Sen. Todd Young (R-IN) pointed out that the IRS could be saving money for taxpayers and the federal budget by investing more in digital customer services, which carry a much lower cost per transaction than phone or in-person customer service. Sen. Young also asked Werfel to provide an estimate of how much money the IRS could have saved by having better digital services in place in recent years, which Werfel committed to looking into if confirmed.

One proposal Werfel did not really comment on was a perennially controversial proposal for return-free filing, the last question of the hearing asked by Chair Wyden. The Chairman, a supporter of having the IRS provide taxpayers with a pre-filled return based on information the IRS has on file about the taxpayer’s income and earnings over the previous year, pressed Werfel for his thoughts on the proposal. Werfel indicated he would leave these decisions to Treasury’s Office of Tax Policy (OTP) and to lawmakers.

Two former IRS Commissioners, John Koskinen and David Kautter, told National Taxpayers Union in March 2022 that return-free filing should not be a part of the IRS’s information technology (IT) plans going forward:

Also important, however, was what both Commissioners agreed should not be prioritized in the IT space: return-free. Their remarks are instructive. Commissioner Koskinen noted that, ‘It’s years down the road because there are other things much more critical.’ He also neatly summed up the challenge of implementing return-free in such a complex tax system: ‘A lot of people, once you get in the middle class, with a lot of deductions and other issues, then you’re probably never going to get a system that automatically does it because you have to have a lot of data that goes behind it.; For his part, Commissioner Kautter added that in regards to return-free, ‘The IRS needs to get its technology house in order, and until that occurs, I think that it’s unwise.’”
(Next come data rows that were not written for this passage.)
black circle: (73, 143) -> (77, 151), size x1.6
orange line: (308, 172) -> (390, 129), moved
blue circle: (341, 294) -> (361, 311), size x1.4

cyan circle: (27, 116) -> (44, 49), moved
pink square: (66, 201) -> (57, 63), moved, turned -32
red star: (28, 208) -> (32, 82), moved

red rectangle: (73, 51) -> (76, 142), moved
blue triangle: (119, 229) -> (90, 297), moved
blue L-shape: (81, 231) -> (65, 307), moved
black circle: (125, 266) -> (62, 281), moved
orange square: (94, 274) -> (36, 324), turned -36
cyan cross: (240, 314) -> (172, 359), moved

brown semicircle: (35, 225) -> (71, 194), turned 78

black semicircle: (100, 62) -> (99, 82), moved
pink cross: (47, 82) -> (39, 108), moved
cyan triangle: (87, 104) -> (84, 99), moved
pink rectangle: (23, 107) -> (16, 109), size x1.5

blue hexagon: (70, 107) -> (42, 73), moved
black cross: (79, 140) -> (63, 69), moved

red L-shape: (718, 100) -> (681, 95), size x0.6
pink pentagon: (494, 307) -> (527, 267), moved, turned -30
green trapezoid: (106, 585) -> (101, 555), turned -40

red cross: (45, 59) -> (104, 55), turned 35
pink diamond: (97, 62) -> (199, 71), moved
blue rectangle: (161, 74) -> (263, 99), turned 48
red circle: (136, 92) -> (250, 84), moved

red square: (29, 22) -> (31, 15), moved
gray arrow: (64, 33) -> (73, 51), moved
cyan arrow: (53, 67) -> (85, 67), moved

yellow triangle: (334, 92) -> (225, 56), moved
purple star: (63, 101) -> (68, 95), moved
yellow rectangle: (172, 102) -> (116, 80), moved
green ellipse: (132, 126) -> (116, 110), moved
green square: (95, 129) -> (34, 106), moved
NTU Foundation will be watching “return-free” filing developments going forward, and it will be interesting to see if Werfel changes his tune at all during his service as Commissioner.

Werfel Has Already Earned Bipartisan Support

Werfel likely came out of the hearing feeling good about at least one thing: he has already locked up bipartisan support for his confirmation. Sen. Thom Tillis (R-NC), one of the newest members of the Senate Finance Committee, made some news at the hearing by telling Werfel that he would be supporting his confirmation. To the best of our knowledge, Tillis is the first Republican Senator to publicly commit to backing Werfel’s confirmation. Tillis’s announcement all but confirms that Werfel’s nomination will clear the Senate Finance Committee in a few weeks and, depending on the Senate calendar, eventually be approved by the full Senate.

NTU Foundation looks forward to working with Werfel, should he be confirmed, on much-needed improvements to IRS customer service, modernization, data privacy protections, and taxpayer rights and due process protections.